The device, called an “infrascanner”, has been approved for use on our shores. It can pick up life-threatening brain haemorrhages and clots in head trauma victims injured on rugby fields, in nursing homes and in car accidents.
It scans a person’s skull, firing infrared signals into the skull to a depth of three centimetres, then shows a negative or positive result.
Bailey said the technology was developed in Israel, and was already used in the United States, India and parts of Europe and the Middle East in warzones, on sports fields and among frontline medical staff.
“It’s extremely valuable for rugby teams because, if somebody gets a concussion, it’s quick and easy to see if they have a bleed if you just put them on the bench.”
No-one in New Zealand has yet got their hands on an infrascanner, but the hope is for it to be rolled out among major sporting bodies, public and private ambulance services, trauma centres and remote healthcare facilities.
At about A$17,000 a unit (about NZ$17,900), the technology isn’t cheap, but had about a 94 per cent rate of accuracy, Bailey said.
“Anyone can be taught to use it and the device can be used anywhere. The scan takes two to three minutes to complete and results correlate with CT scans.”

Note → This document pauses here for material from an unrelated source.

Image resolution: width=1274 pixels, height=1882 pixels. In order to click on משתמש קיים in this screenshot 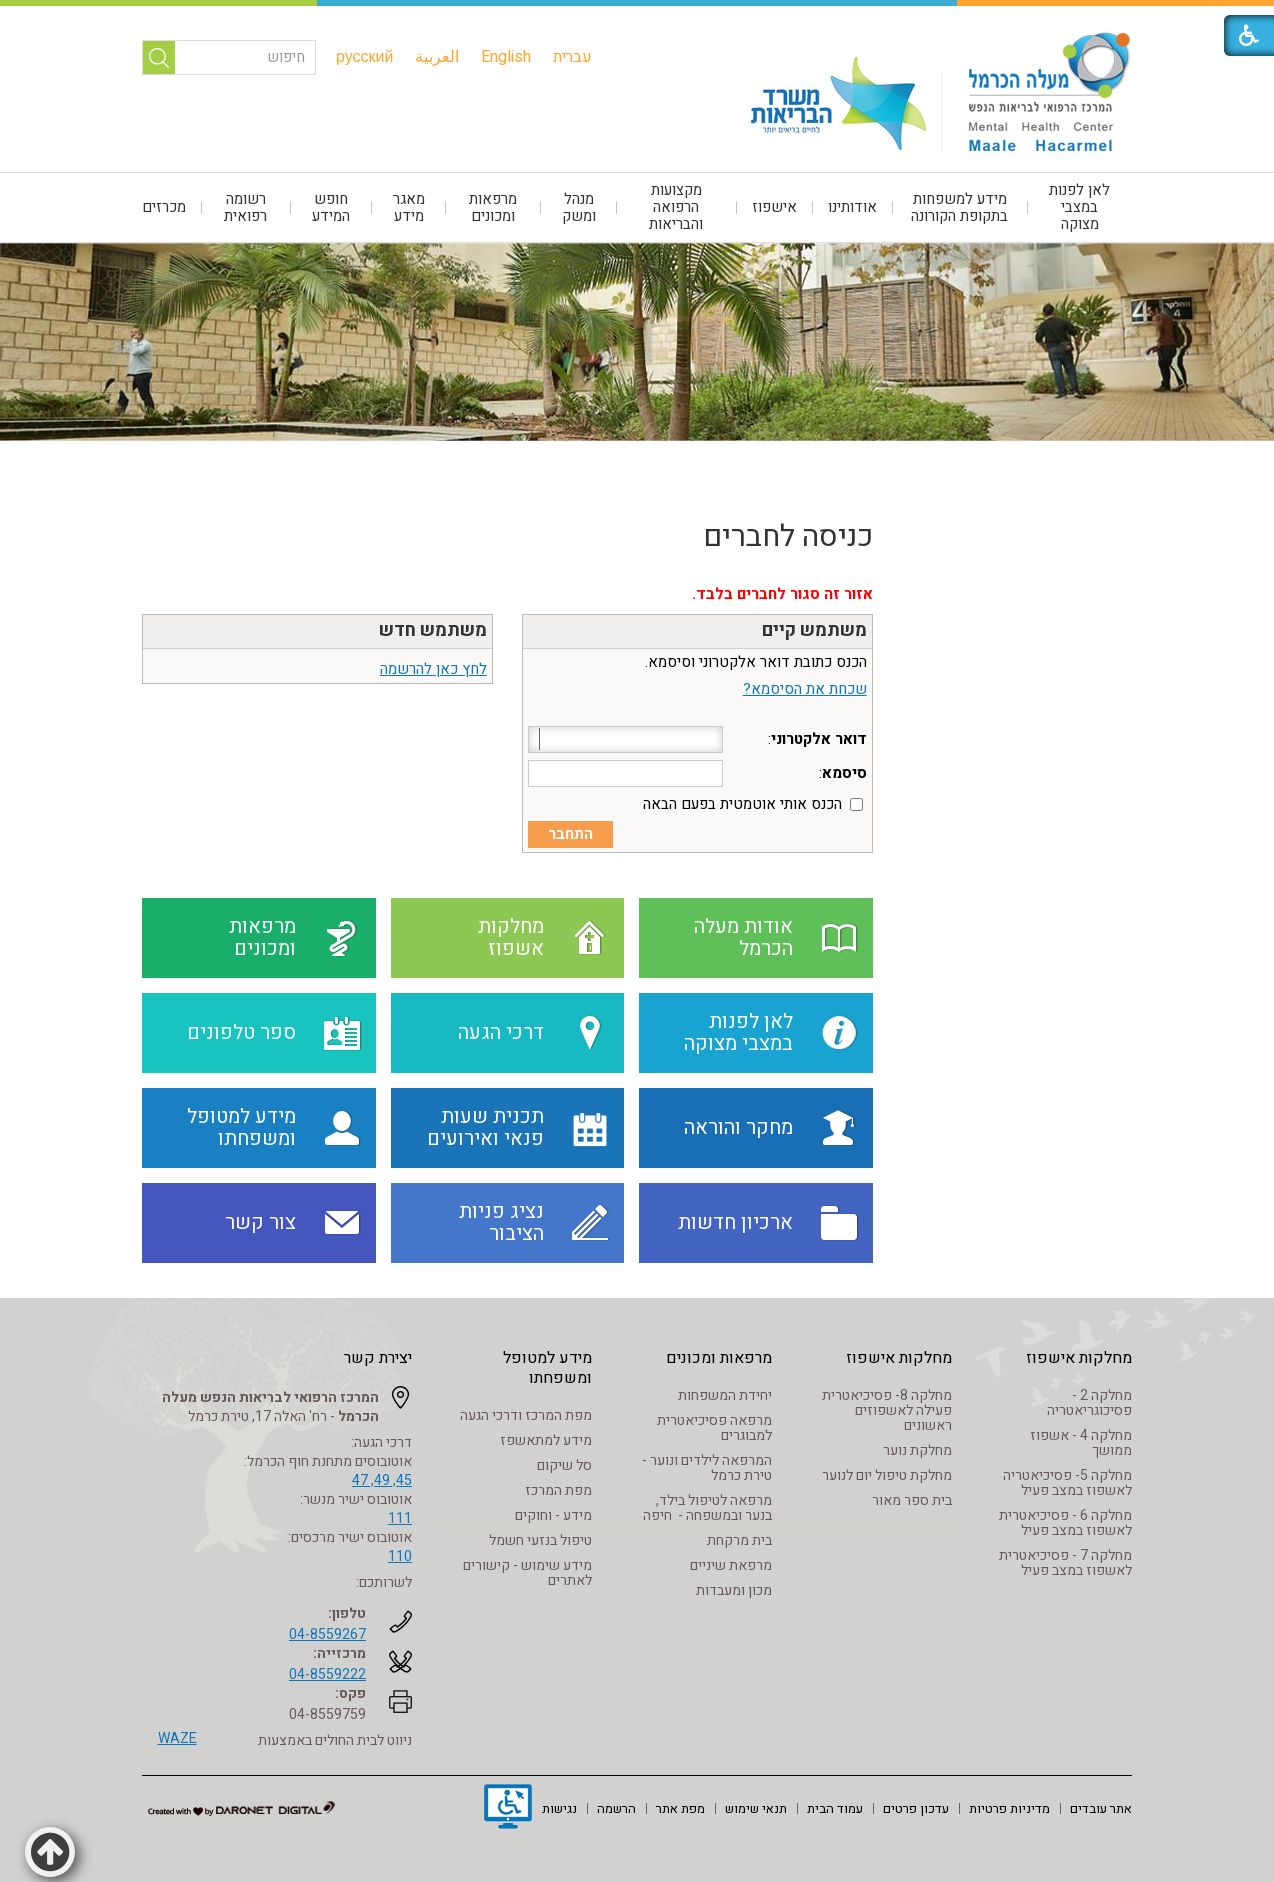, I will do `click(814, 630)`. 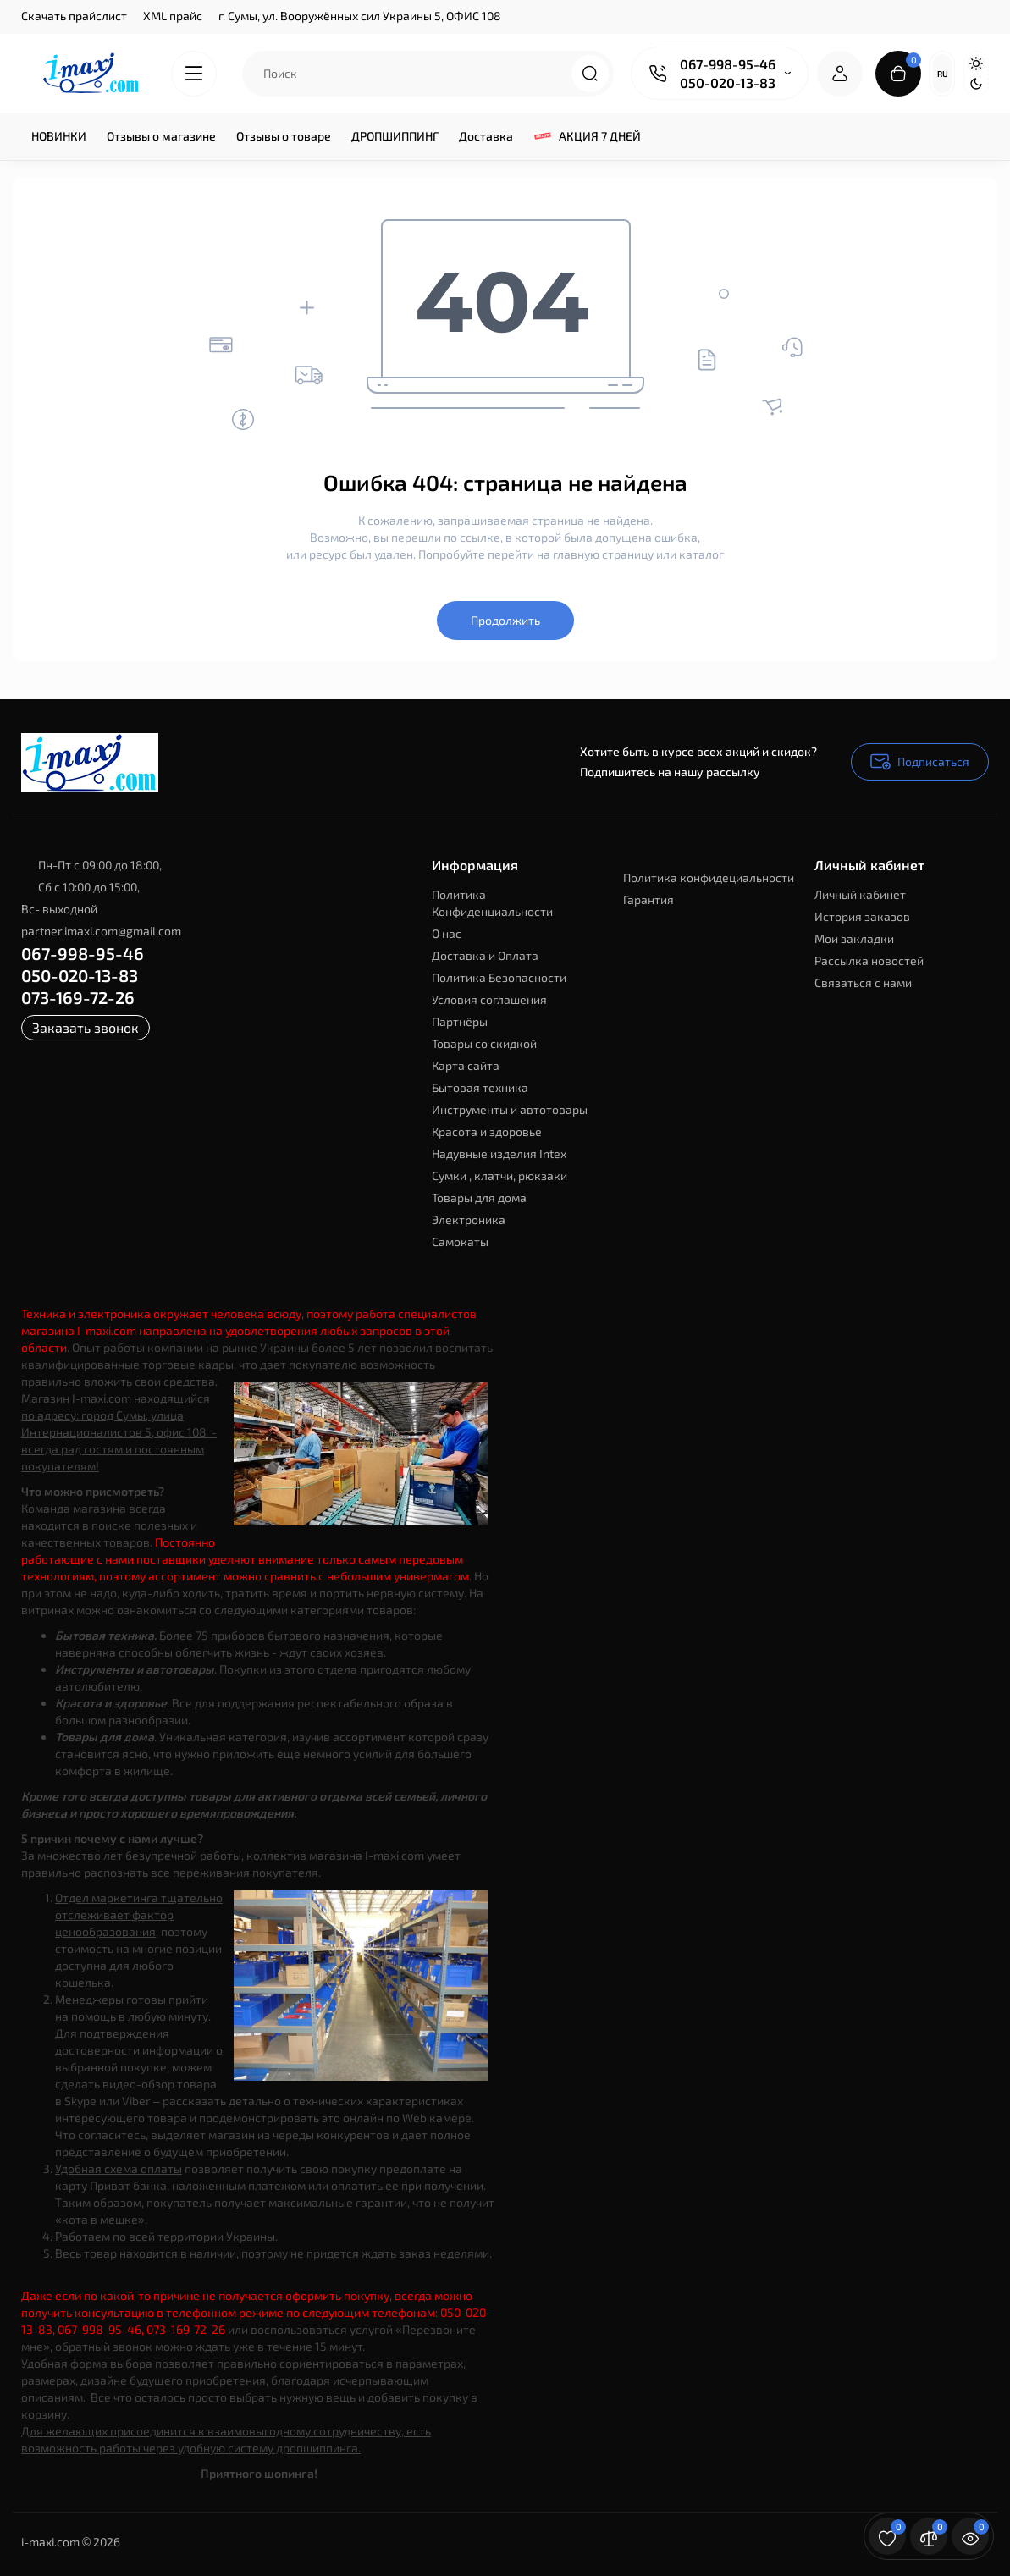 I want to click on Товары со скидкой, so click(x=484, y=1043).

And if there’s no bleed, there’s the potential to save time and costs of further treatment and tests, Bailey, also a Melbourne paramedic said.
Wellington Free Ambulance head of clinical services Paul Fake had not heard of the device, but said his team was always interested in new technology that could improve patient care.
“We’re finding more and more that devices that were originally only available at emergency departments are becoming available to our people who are assessing and caring for people in all sorts of locations.
“What we call ‘point of care testing’ is becoming a feature of modern paramedic practice.”
The device has been used on Olympic athletes, in prisons, helicopter rescues and remote areas such as mines, oil rigs and rural areas with limited health resources.
The infrascanner is manufactured by InfraScan Handheld Brain Diagnostics nad has been in the making since about 2004, but this model had been around for less than two years, Bailey said.